Rethinking Disaster Recovery for MPP Databases - Part 2

Jan 3

As illustrated in my previous article, managing MPP Postgres logical backups can be a chore. Does not matter if it is Broadcom Greenplum, EnterpriseDB Warehouse PG, or Apache Cloudberry – all suffer from the same effects:

elongated backup times,
table locks,
slower queries
equally long restore times, and
backup management headaches.

A long-time banking customer had been suffering from all of the above. I pitched Broadcom's recently released Greenplum Disaster Recovery (GPDR) in 2023. By early 2024, pressure from the organization was applied to get it under control. Two day backups and a follow-on two day restore were not meeting their standards. This is an account of our journey reducing RPO as well as RTO from 2 days to under 15 minutes each with zero impact to application architecture.

Key Lesson

When backups and restores drift into multi-day territory, the problem is rarely “backup tooling.” It’s usually architecture, retention physics, and WAL reality.

Discovery

Sun Tzu is often quoted as saying "First seek to understand". Paraphrase at best but applicable all the same. In those few words, we can expand into the following initial questions:

What are we getting into?
What are we dealing with?
Can we afford to meet organization requirements?

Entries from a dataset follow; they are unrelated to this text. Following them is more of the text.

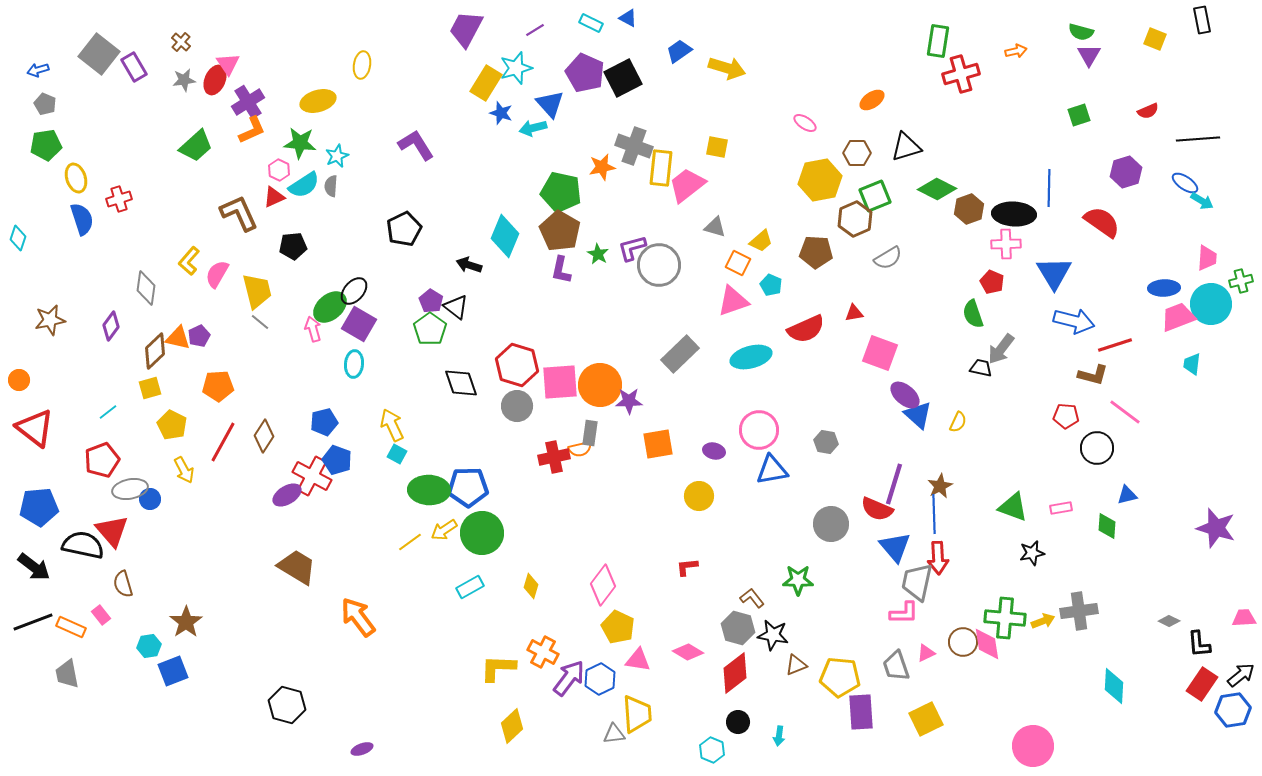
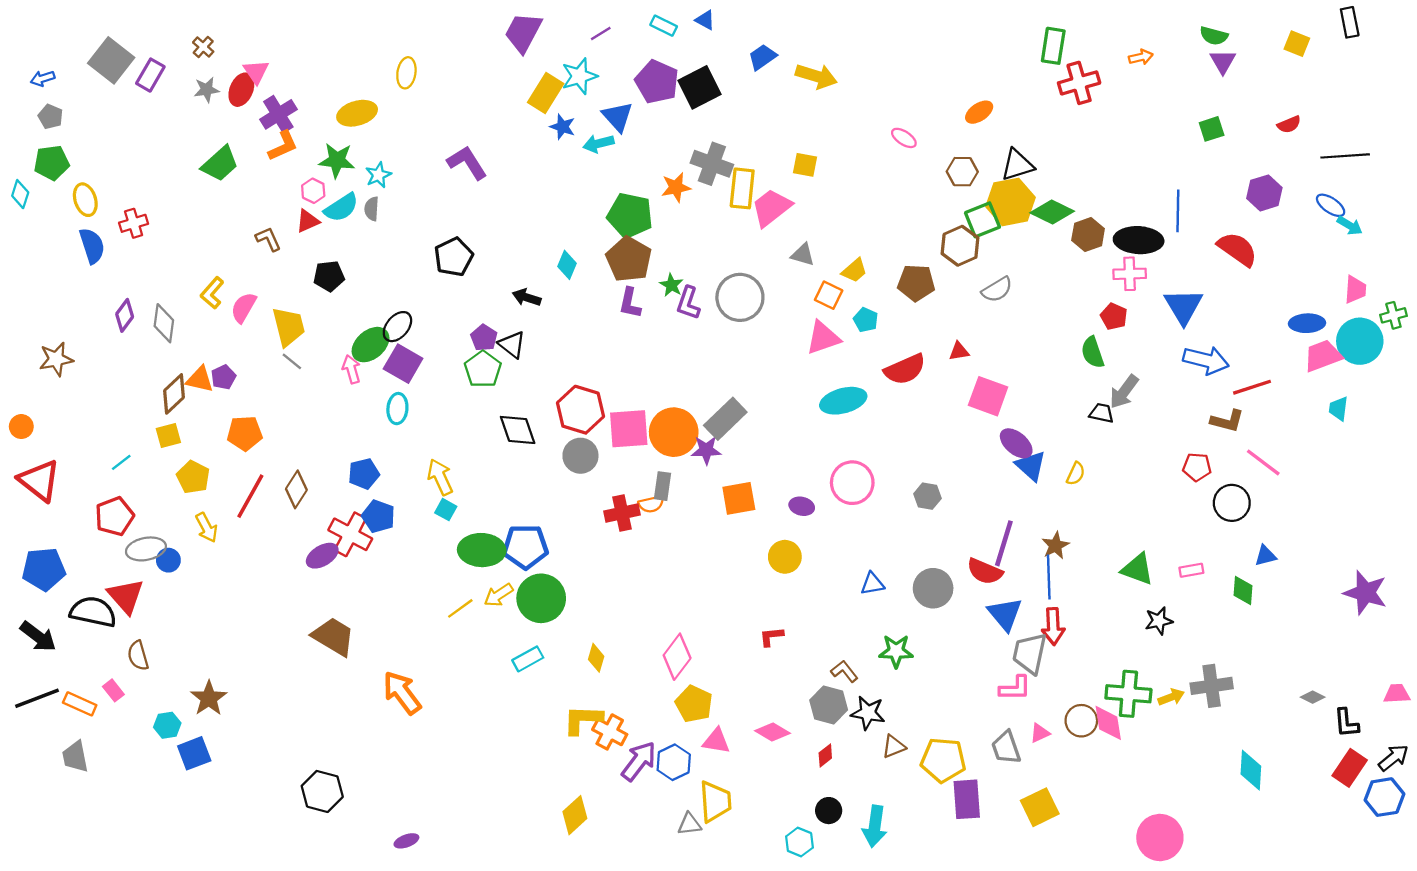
purple rectangle: (134, 67) -> (150, 75), turned 60
yellow hexagon: (820, 180) -> (1011, 202), moved
brown L-shape: (239, 213) -> (268, 239), size x0.6
cyan diamond: (505, 236) -> (567, 265), size x0.6
cyan diamond: (18, 238) -> (20, 194), moved
purple L-shape: (632, 248) -> (688, 303), moved, turned -56
purple diamond: (111, 326) -> (125, 315), moved
gray rectangle: (680, 354) -> (725, 419), moved
blue triangle: (772, 470) -> (872, 584), moved, size x0.7
yellow L-shape: (498, 668) -> (583, 720), moved
red diamond: (735, 673) -> (825, 756), size x0.5
cyan arrow: (779, 736) -> (875, 826), size x1.8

Answering "how" will wait.

What are we getting into? / Mole hill or mountain?

The organization had been using Greenplum for years. During that time, many applications adopted it as their data warehouse. Due to Greenplum's success, the data warehouse management team had gotten a pass regarding backups. That pass had expired.

Each application used its own schema. To minimize the impact of backups causing locks, logical backups were done in groups of applications / schemas. For years, existing group backup had worked but with greater adoption and growth it was taking two days to complete all job groups.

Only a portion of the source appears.